A estimativa do déficit habitacional permite calibrar os objetivos das políticas de produção de habitação social. O UN-Habitat elaborou um estudo a esse respeito que mostrou a alta complexidade do tema. O BID estima o déficit em cerca de 38 milhões de unidades, das quais 17 milhões são novas casas que deveriam ser construídas e o restante, aquelas que deveriam ser melhoradas. Soma-se a isso as necessidades anuais geradas pela formação de novas moradias, que são de dois milhões por ano. “Mas todas as casas incluídas no déficit habitacional não são realmente casas a serem construídas [muitas devem ser melhoradas] e aqui está o problema”, diz Catherine Paquette.

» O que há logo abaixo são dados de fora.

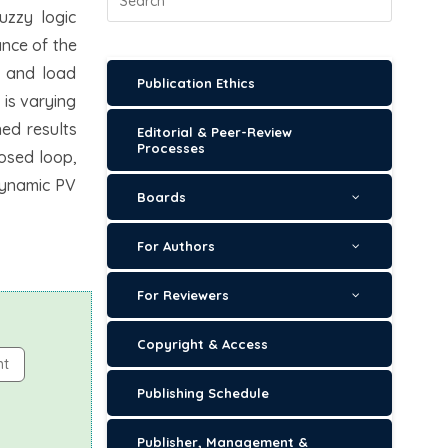
uzzy logic
ance of the
n and load
Publication Ethics
 is varying
ned results
Editorial & Peer-Review
Processes
losed loop,
dynamic PV
Boards
For Authors
For Reviewers
Copyright & Access
nt
Publishing Schedule
Publisher, Management &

Os números variam amplamente dependendo das fontes. Não existe um procedimento de medição único e cada país tem sua metodologia. Além disso, a estimativa do déficit quantitativo (casas necessárias atualmente) depende do que é considerado uma família. Geralmente, toma-se como referência a família nuclear, ou seja, pais e filhos. No entanto, muitas famílias são constituídas por mais membros que se apoiam mutuamente dentro dos lares, uma forma de vida muito comum na região e essencial para as famílias mais humildes. Mas essas pessoas extras também são introduzidas no cálculo do déficit quando, muitas vezes, isso não significa que não possam comprar uma casa. O problema, neste caso, não é a falta de moradia, mas a pobreza. “A questão do déficit, aparentemente muito técnica e objetiva, não é nada disso. É político e altamente subjetivo. Estimar é um desafio maior”, finaliza Paquette.